民主主義の世界的後退とインドネシア
着実に続く前進を信じて

  • 2019/12/19

「世界中で民主主義が困難な状況に直面している。成熟したガバナンスを持つとされる国にも、困難はふりかかっている」。12月初め、インドネシアのバリで開かれた「第11回民主主義フォーラム」には、アジア・太平洋地域の50カ国以上の外相が集い、域内の民主主義の現状について意見交換をしたという。これを受け、12月12日付けのインドネシアの英字紙ジャカルタ・ポストは、民主主義の国際的な潮流について悲観的な見解を示しながらも、「そんな今だからこそ、インドネシアが民主主義の拠点となれ」と、主張している。

2019年10月、大統領選で再選され、就任式で宣誓するジョコ・ウィドド大統領 (c) 新華社/アフロ

苦悩する欧米

 社説ではまず、世界の民主主義的価値観をけん引してきた「欧米」の惨状を指摘する。「米国の場合、民主主義はトランプ大統領の登場とともにほころび始めた。メディアへの執拗なハラスメントの後、トランプ大統領は、民主主義の根本を揺るがす危険な領域に踏み込んだ。米下院では、大統領によるウクライナ疑惑をめぐって弾劾調査が進んでいるが、その協力を拒んでいるのだ。これは、立法府による権力のチェック機能を不全にする行為である」。

 続いて、欧州については、「国家主義や移民排斥の狭量なポピュリズムが発生している」と指摘。さらに、「ロシアや中国、トルコやサウジアラビアなど、民主主義が確立されていない地域では、さらにひどい」「ジョマル・カショギ氏のように、政権批判の口封じを目的とした記者の殺害事件まで発生している」と警告している。

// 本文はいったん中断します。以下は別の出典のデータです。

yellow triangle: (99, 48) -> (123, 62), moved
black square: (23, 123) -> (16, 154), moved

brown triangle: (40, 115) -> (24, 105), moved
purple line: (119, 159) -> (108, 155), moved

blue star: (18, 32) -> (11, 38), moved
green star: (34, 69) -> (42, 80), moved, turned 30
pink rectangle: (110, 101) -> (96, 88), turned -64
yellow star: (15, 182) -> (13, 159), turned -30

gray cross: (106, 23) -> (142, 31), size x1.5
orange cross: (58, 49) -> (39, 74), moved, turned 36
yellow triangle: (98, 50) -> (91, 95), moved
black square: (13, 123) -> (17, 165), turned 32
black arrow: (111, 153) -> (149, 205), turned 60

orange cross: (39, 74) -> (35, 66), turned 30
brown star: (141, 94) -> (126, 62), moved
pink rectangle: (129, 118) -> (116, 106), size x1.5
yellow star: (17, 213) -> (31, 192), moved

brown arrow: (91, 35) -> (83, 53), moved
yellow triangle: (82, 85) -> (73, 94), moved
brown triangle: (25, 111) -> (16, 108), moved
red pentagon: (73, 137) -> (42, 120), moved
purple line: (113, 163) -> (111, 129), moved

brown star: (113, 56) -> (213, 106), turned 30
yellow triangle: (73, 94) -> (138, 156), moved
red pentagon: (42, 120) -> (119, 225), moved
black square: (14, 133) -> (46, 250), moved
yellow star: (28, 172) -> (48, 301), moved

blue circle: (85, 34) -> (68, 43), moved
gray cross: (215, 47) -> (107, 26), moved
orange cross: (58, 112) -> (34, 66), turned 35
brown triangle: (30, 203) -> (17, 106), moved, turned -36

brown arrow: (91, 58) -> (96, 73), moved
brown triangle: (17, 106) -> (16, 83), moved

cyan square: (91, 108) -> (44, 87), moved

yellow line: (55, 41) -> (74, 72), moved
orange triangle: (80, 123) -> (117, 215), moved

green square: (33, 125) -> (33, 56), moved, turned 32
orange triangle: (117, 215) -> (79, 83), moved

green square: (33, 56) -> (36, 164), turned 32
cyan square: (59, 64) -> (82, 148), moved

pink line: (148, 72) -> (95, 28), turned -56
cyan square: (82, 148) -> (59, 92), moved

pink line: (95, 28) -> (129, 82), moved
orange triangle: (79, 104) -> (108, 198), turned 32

 さらに社説は、こうした概観を証明するかのように、米国に本部を置く国際NGO団体で、毎年世界の自由度を格付けしているフリーダム・ハウスの2019年報告書にも触れている。「フリーダム・ハウスによると、民主主義が14年連続で後退し続けていると指摘しているが、20世紀後半に世界が獲得した全体的な大きさに比べれば、失ったロスは、幸い、まだ小さいと言えよう。だが、民主主義の衰退傾向は継続しており、不吉だ」。

誇らしい成功物語

 では、そうした中で、インドネシアはどんな位置にあるのか。

 社説は、「インドネシアもその一角をなしている」として、民主主義後退の世界的潮流と無縁ではないことを指摘する。「今年一年、民主主義の後退がさまざまな場面で見られた。治安当局や国家警察は、活動家や抗議行動をする人を何の躊躇もなく逮捕するようになったし、インターネットやソーシャルメディアは、いまや、いつでも権力に利用され得る強力なツールに転じる恐れがある。人権団体は、ジャーナリストや活動家への暴力が増えている事実を報告している」

 しかし、ここで社説は歴史を振り返る。今年の大統領選で再選されたジョコ・ウィドド大統領は、これまでのような政治エリートでも軍人でもなく、いわゆる「庶民派」の政治家として注目された。「スハルト時代を知る者たちは、中央ジャワの貧困家庭の出身者が、国家のトップに選出される日がくることなど夢にも思わなかっただろう。しかし、それは確かに起きたのだ。民主主義の誇らしい成功物語であり、世界の人々とも分かち合わなければならない体験である」。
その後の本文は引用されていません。